Man Out of Time
A velvety fog wafts gently, tunefully over the dewy wet grass at the nine-hole Van Nuys Golf Course, and it’s calling me. A beautiful, understated sound, it floats along unhurriedly, like a grainy musical dream, until its timeless magic engulfs you, and you are utterly and completely in under its spell, locked into a parallel universe that only seems like the past.
I’m not old, but I remember things. Like when a steak dinner was the nicest night out imaginable. (Though I was never a seafood kid, the Lobster Barrel on La Cienega always seemed intriguing, if only for the possibility of “Skipper” Alan Hale handing me a menu as I walked through the door).
Year after year I spent birthday dinners atop the hill in Universal City, dining in the caboose at Victoria Station, gnawing at the artery-poppin’ top sirloin. Those were the days when the Universal Amphitheater wasn’t a misnomer. (Admission: At 12, I took the RTD to the Neil Sedaka/England Dan & John Ford Coley gig in ’77 under the stars. Won tickets on TenQ. It rocked.).
More than two decades later, a steak dinner still makes my heart go all aflutter and my arteries contort. And Billingsley’s is where I would have gone all those years ago, if only I had known better. (Blame the parents!
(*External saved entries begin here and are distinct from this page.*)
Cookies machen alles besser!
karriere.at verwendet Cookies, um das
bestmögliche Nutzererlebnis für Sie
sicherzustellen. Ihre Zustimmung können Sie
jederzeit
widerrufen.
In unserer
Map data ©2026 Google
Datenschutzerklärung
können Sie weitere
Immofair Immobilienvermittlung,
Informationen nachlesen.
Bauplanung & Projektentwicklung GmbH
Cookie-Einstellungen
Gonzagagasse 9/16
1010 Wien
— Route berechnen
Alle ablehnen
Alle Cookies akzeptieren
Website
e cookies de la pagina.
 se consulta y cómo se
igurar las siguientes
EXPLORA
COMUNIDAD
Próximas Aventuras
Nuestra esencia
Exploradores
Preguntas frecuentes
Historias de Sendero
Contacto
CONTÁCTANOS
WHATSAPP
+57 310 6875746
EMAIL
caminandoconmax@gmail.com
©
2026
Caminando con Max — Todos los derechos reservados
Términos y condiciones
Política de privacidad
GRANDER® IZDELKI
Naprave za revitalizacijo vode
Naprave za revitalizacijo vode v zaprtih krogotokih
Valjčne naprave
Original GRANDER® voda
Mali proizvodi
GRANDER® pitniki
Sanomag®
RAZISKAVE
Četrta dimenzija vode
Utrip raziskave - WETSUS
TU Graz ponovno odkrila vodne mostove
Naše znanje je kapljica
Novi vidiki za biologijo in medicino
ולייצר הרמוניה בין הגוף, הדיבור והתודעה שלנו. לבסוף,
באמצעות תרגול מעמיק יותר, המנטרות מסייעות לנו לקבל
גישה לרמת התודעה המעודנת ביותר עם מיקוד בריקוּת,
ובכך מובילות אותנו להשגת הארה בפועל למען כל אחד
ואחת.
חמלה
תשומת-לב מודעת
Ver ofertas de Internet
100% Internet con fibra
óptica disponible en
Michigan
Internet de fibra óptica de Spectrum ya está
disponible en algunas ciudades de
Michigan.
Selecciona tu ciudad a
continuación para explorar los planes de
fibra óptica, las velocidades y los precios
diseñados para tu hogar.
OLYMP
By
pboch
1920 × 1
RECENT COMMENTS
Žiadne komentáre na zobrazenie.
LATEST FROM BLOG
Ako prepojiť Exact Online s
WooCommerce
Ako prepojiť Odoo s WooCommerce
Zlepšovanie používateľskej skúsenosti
Blame the parents!) It could have been the Valley’s hottest dining ticket back somewhere around 1963. It’s all wood grain and red banquette, movie posters and stained glass lamps. The lingering scent of cigarettes from years past cling stubbornly to the walls. To my dismay, waitresses have never heard of Maker’s Mark.
I come for the New York and the golf course view, but I become instantly entranced by the fog – an unassuming gent named Graydon Wayne. Underneath that suit jacket and tie is 75-year-old song machine that has serenaded the weekend dinnertime crowd at Billingsley’s for 23 years. Seated behind a piano, synth, and Hammond G-3 organ he purchased in 1958, Gray picks from thin air one of the 3,500 songs taking up space in his head.
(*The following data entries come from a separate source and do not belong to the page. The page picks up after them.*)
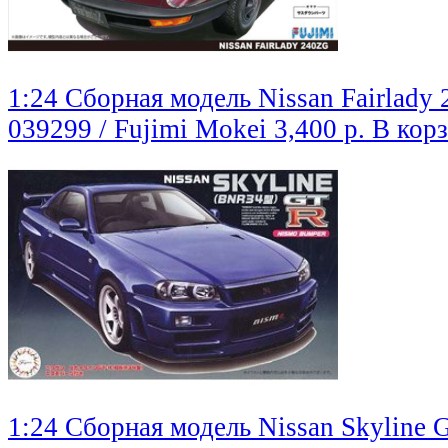
1:24 Сборная модель Nissan Fairlady
039299 / Fujimi Mokei
3,400 р.
В кор
1:24 Сборная модель Nissan Skyline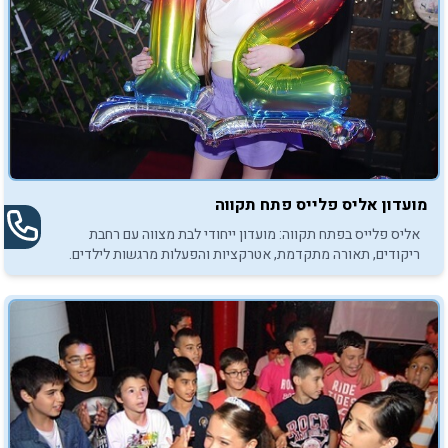
מועדון אליס פלייס פתח תקווה
אליס פלייס בפתח תקווה: מועדון ייחודי לבת מצווה עם רחבת
ריקודים, תאורה מתקדמת, אטרקציות והפעלות מרגשות לילדים.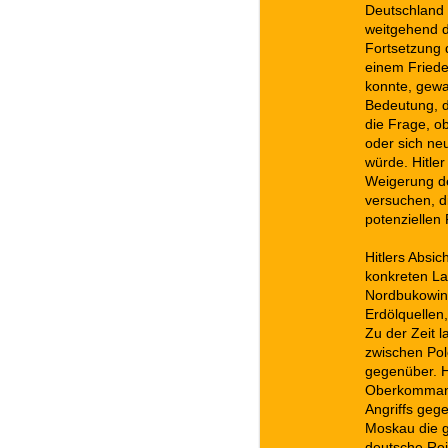
Deutschland 
weitgehend d
Fortsetzung 
einem Friede
konnte, gewa
Bedeutung, d
die Frage, o
oder sich ne
würde. Hitle
Weigerung de
versuchen, d
potenziellen
Hitlers Absic
konkreten La
Nordbukowina
Erdölquellen
Zu der Zeit 
zwischen Pol
gegenüber. H
Oberkommand
Angriffs gege
Moskau die g
deutsche Rei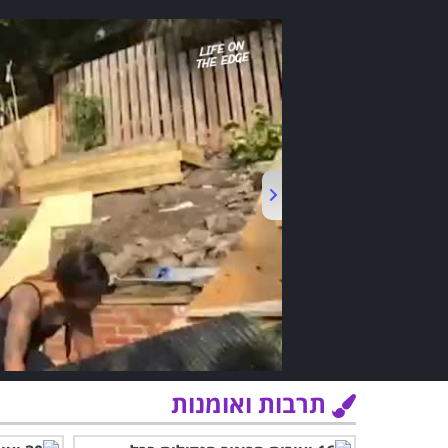
תרבות ואומנות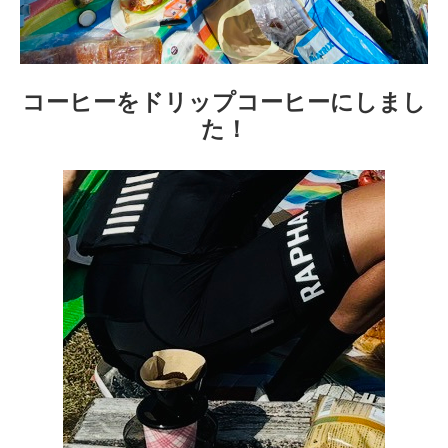
コーヒーをドリップコーヒーにしまし
た！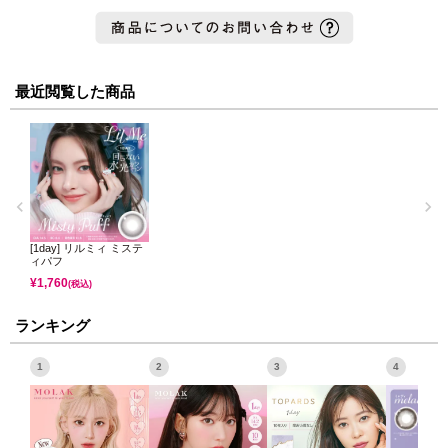
最近閲覧した商品
[1day] リルミィ ミステ
ィパフ
¥
1,760
(税込)
ランキング
1
2
3
4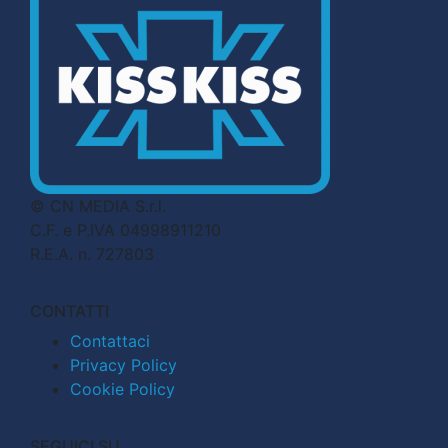
© CN MEDIA S.r.l.
C.F. e P.IVA 04998911210
R.E.A. n. 727803
CONTATTI
Contattaci
Privacy Policy
Cookie Policy
SEGUICI SU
On Saturday night, Billingsley’s is packed with folks of a certain age, most of whom who remember much more than me. The rhythm of clanking glass and steak knives slicing through meat competes with a smooth set of standards – from “These Foolish Things” to “Temptation” to “Blue Hawaii.” As Gray cracks wise with regulars, taking requests and sipping slowly from a Calypso Coffee (tia maria and rum mixed with java), dapper couples slowly rise from their tables and shuffle over the small parquet dance floor at the restaurant's center. He croons with an effortless, Chet Baker-esque cadence, as couples seriously get their groove on. I lift my head from my steak, and life becomes significantly more enchanting.
It’s not nostalgia. It’s not the gold chains and winks of Marty and Elaine. You won’t be hearing “Stayin’ Alive.” The music is pure, performed by a dinner house entertainer merely doing his job. The scene is a time capsule unearthed and opened, a weekly ritual practiced by those who don’t seem to concerned that it’s 2003 outside..
The crowd is a family to Gray. Many have been coming for his full 23-year run. And if someone goes missing for too long, he makes a call, fearing the worst. In spite of the informalities, he is always a pro. “I’m constantly aware from minute to minute of the mood or movement in the room,” he explains. “Does the room need something up or does it need to relax? You get those vibes from the audience. It’s a very difficult profession for me in that sense that it’s not so much of a physical strain, it’s like a juggling a dozen oranges. It’s more of a mental strain than anything else.”
He’s been at it since the forties, when he heard “Twilight Time” and caught a buzz for the organ. Self-taught, he mastered his instrument in the dark during the L.A. World War II blackouts. He continued to ply his craft in the military, where he entertained fellow troops over the airwaves.
Though he’s dabbled in fashion and acting, Graydon has spent most of his life inside darkened dinner houses. He remembers when Ventura Boulevard was lined with stout, meaty places like Tail O’ the Cock, the Pump Room and The Queen’s Arms. He’s paid his dues in rooms like the Chateaubriand, the Shangri La, and the Dinner Horn.
“It was extraordinary when I was young,” he remembers. “When I turned old enough to drink, L.A. had a tremendous amount of dinner houses, restaurants like the Copa and the Trop. There were untold amounts of restaurants that had live entertainment, the piano bars, organ bars, organ was especially popular from the late 40s.” Now, he says, there’s only one other organ player within 200 miles, somewhere in San Gabriel Canyon.
It's a sound, a vibe, a lost art whose time has unfortunately passed, and when you sway and dream and close your eyes, just for a moment, it will be gone forever.